Sus (Porcula) salvanius, dessen Biologie noch vergleichsweise unerforscht blieb (Frädrich 1979), kommt am Fuße des Himalaya in den Staaten Nepal, Sikkim, Bhutan und Assam vor. Das Zwergwildschwein galt bei einigen Wissenschaftlern bereits als ausgestorben, zumindest in seinem Bestand als stark bedroht. In neuerer Zeit konnten jedoch einige Individuen gefangen und für Nachzüchtungen in einem Arterhaltungsprogramm eingesetzt werden. Die Geschichte der Wiederentdeckung ist Mallinson (1971, 1977) und Schmidt et al. (1978) zu entnehmen.

Sus (Porcula) salvanius weist einige körperliche Merkmale auf, die diese Art von anderen Sus-Species unterscheidet. Sie wird daher in einer eigenen Untergattung systematisch gefuhrt (Haltenorth 1963). Angaben in der Literatur entsprechend sind folgende Körpermaße für adulte Sus (Porcula) salvanius kennzeichnend: Kopfrumpflänge 50–60 cm, Körpergesamtgewicht 4–10 kg (Mohr 1960; Haltenorth 1963). Diese extrem geringe Körpergröße steht in starkem Kontrast zu denen der übrigen Vertreter der Familie, insbesondere zu der größten Art Hylochoerus meinertzhageni mit Kopfrumpflängen von 155–180 cm und Körpergewichten bis zu 250 kg (Frädrich 1979). Innerhalb der Suidae können also Zwerg und Riesenformen unterschieden werden.

Zusammenfassung

Zwei Gehirne von Sus (Porcula) salvanius werden erstmalig beschrieben, durch Maße gekennzeichnet und mit vorher beschriebenen Gehirnen anderer Vertreter der Suidae verglichen. Aus der Hirngewichts-Körpergewichts-Beziehung ergibt sich für Sus (Porcula) salvanius ein ähnliches Cerebralisationsniveau wie für Potamochoerus porcus, Phacochoerus aethiopicus und Babirussa babyrussa. Sus scrofa hat körpergrößenunabhängig ein größeres, Hylochoerus meinertzhageni ein kleineres Gehirn.

Die Endhirnhemisphären der Zwergwildschweine zeigen in Form, Ausdehnung und Furchenmuster einige Charakteristika, welche ein primitives Gehirn kennzeichnen könnten. Allometrische Vergleiche verschiedener Maße auf der Basis der Hirngröße zeigen jedoch, daß diese Merkmale durch die extrem geringe Körpergröße der Tiere bedingt sind. Zwergwildschweine haben ähnlich hoch entwickelte Gehirne wie einige andere rezente Vertreter der Familie Suidae.

Summary

On the brain of the Pigmy Hog, Sus (Porcula) salvanius Hodgson, 1847. A contribution on problems concerning comparative brain investigations in mammals of different body size

Two brains of Sus (Porcula) salvanius are described and compared in form, hemispheric fissuration pattern and some measurements with previously studied brains of other species of the family Suidae. The brain weight body weight relationship shows nearly the same medium level of encephalisation for the Pigmy Hog, Sus (Porcula) salvanius as for Potamochoerus porcus, Phacochoerus aethiopicus and Babirussa babyrussa. Sus scrofa, however, is characterised by a relatively large and Hylochoerus meinertzhageni by a relatively small brain size.

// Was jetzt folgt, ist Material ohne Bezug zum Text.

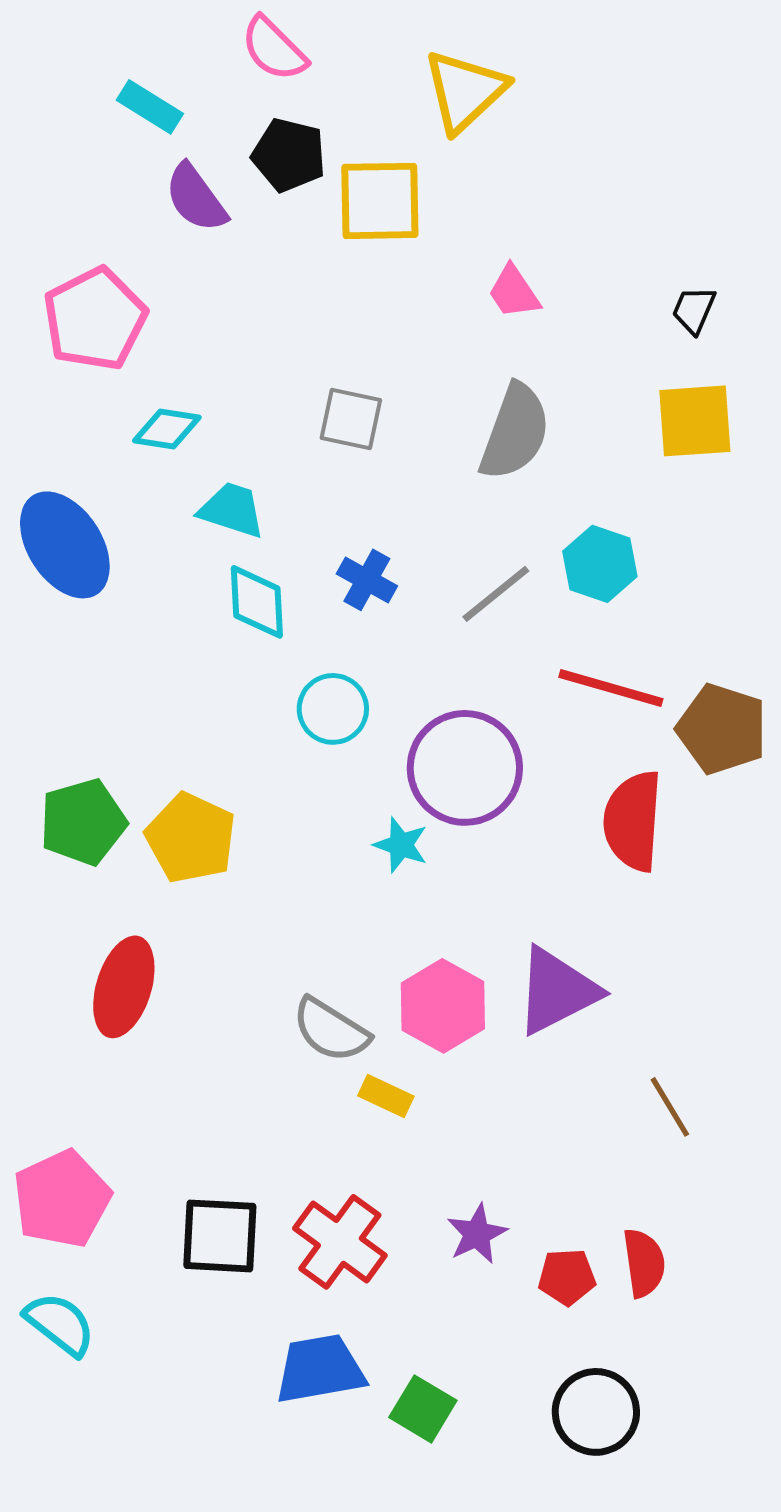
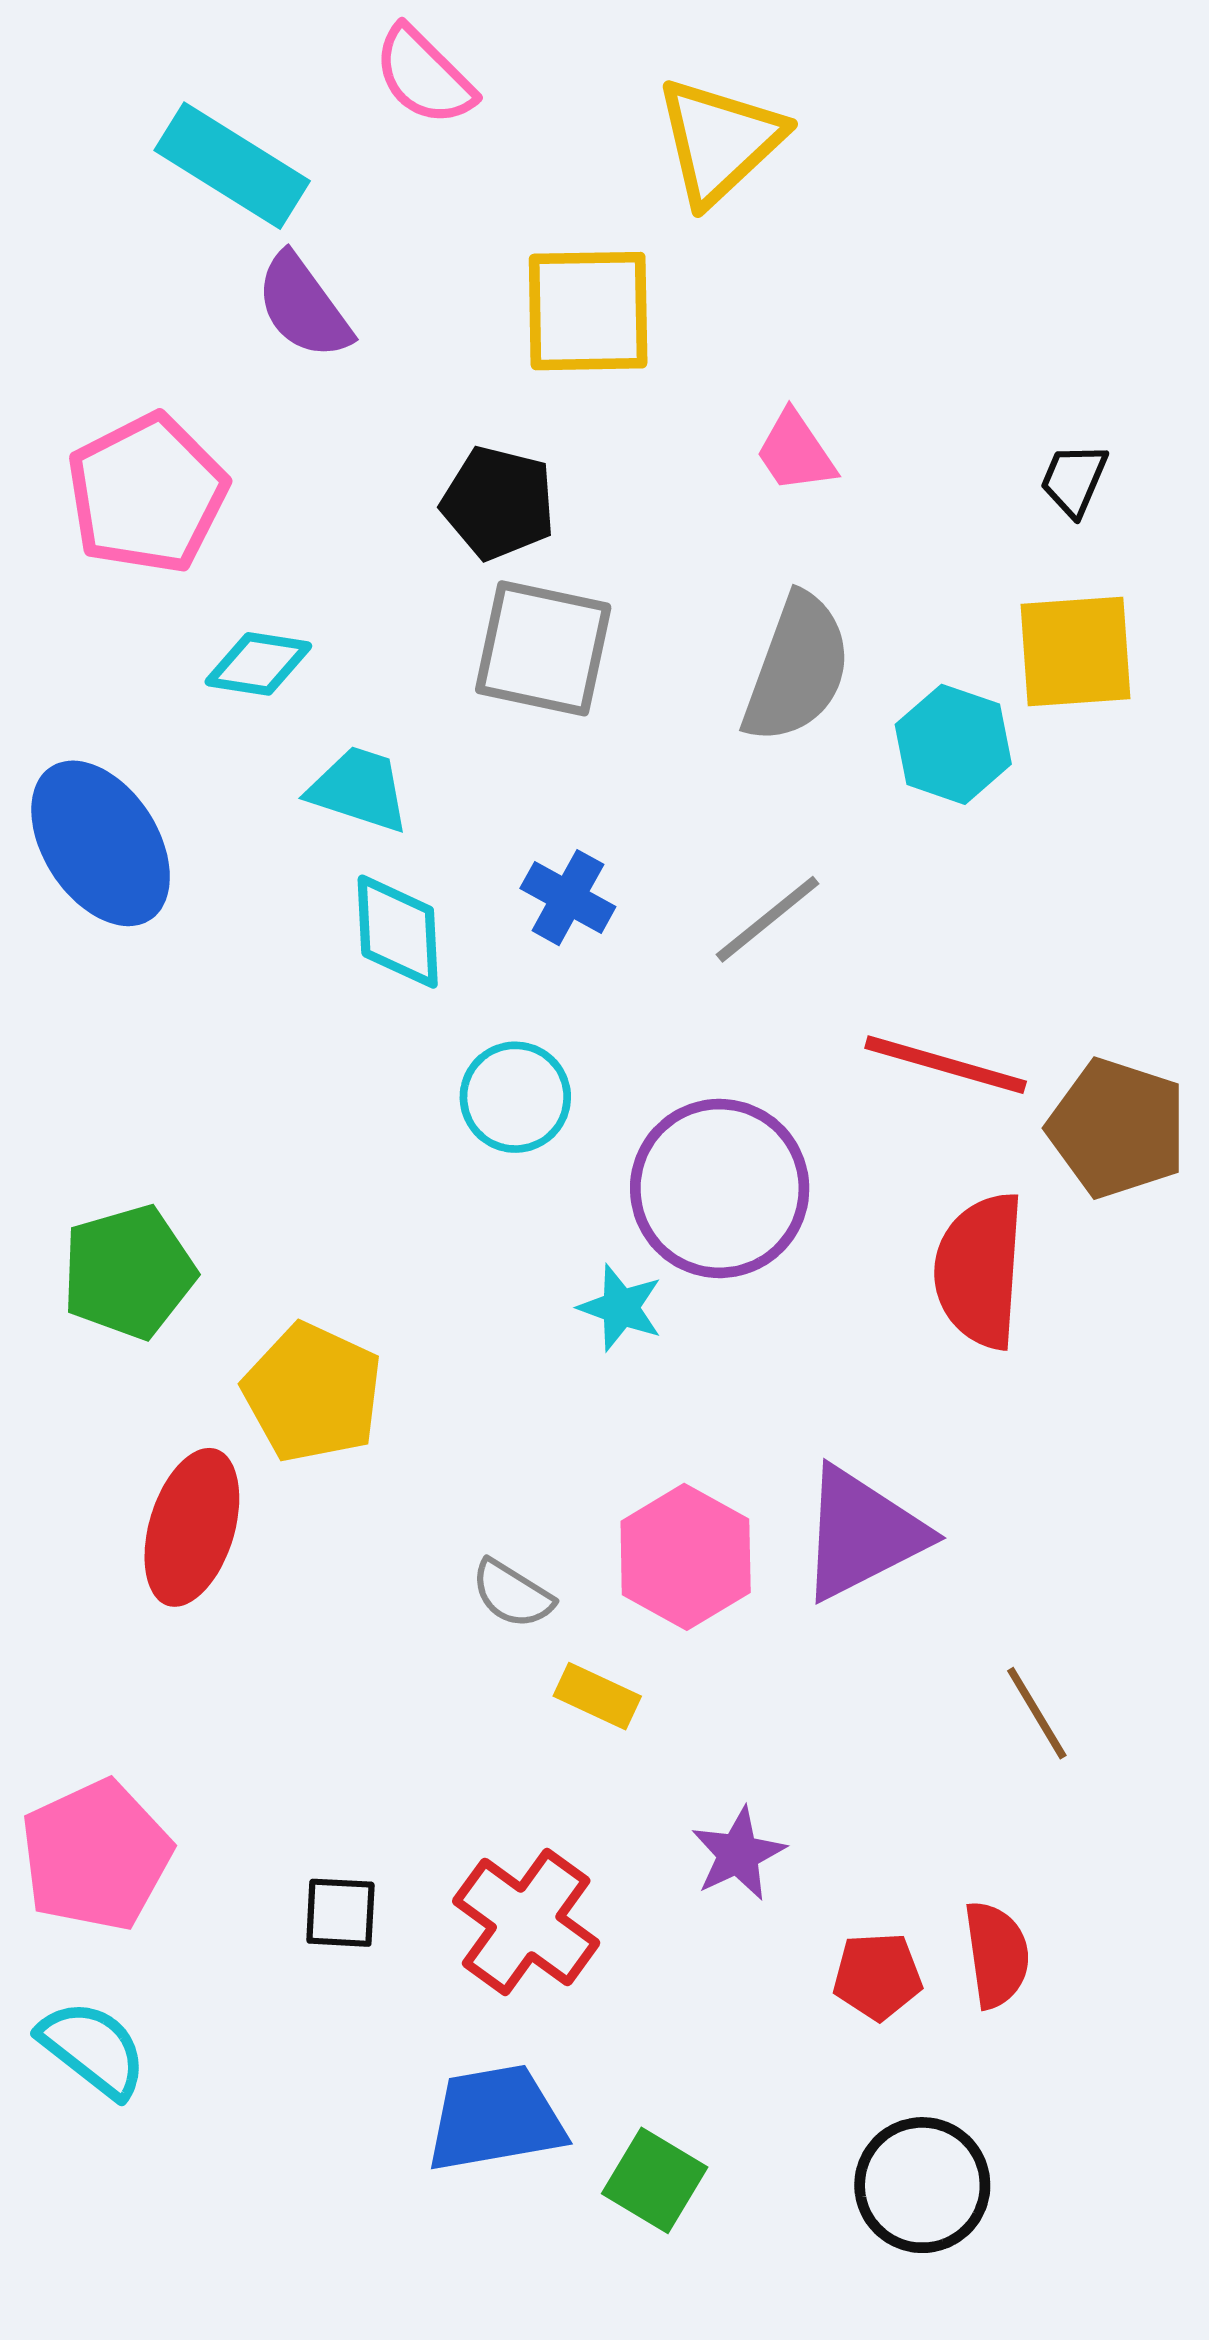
cyan rectangle: (150, 107) -> (232, 166), size x1.5
black pentagon: (289, 155) -> (498, 503), moved
gray square: (351, 419) -> (543, 648), size x1.4
cyan hexagon: (600, 564) -> (953, 744), moved
yellow pentagon: (191, 838) -> (313, 1393), moved
gray semicircle: (331, 1030) -> (512, 1594), size x0.7
purple star: (477, 1234) -> (738, 1854), moved
black square: (220, 1236) -> (340, 1913), size x0.6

There are some characteristics found in Sus (Porcula) salvanius brains concerning form and fissuration pattern of the hemispheres. Especially from lateral there is a large piriform lobe visible and only a relatively low neocortical height. Furthermore, from a basal view nearly no “basal neocortex” is to be seen. The fissuration pattern is very simple and only main sulci are developed. The following fissures, typical for all other species of Suidae, are lacking in Sus (Porcula) salvanius brains: anterior ramus of Fissura cruciata, Fissura entolateralis, Fissura ectolateralis and Fissura suprasylvia anterior.

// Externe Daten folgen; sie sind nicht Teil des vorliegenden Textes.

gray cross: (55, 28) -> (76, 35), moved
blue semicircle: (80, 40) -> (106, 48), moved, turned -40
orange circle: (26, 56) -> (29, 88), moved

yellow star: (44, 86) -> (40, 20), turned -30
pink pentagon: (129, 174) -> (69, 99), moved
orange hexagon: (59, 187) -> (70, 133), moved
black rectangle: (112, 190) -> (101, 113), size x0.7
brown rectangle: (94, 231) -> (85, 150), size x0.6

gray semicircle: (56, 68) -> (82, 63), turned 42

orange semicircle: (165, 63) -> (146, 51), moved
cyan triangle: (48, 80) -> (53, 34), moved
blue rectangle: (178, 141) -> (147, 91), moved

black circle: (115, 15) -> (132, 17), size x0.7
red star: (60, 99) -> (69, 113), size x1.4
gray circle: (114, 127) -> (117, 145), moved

All these morphological characteristics could be valued as typical for a rather primitive mammalian brain, but they are explainable through the extremely small body and brain size. The Pigmy Hog has all together a well developed brain at a comparable encephalisation level as the other recent species of the family Suidae.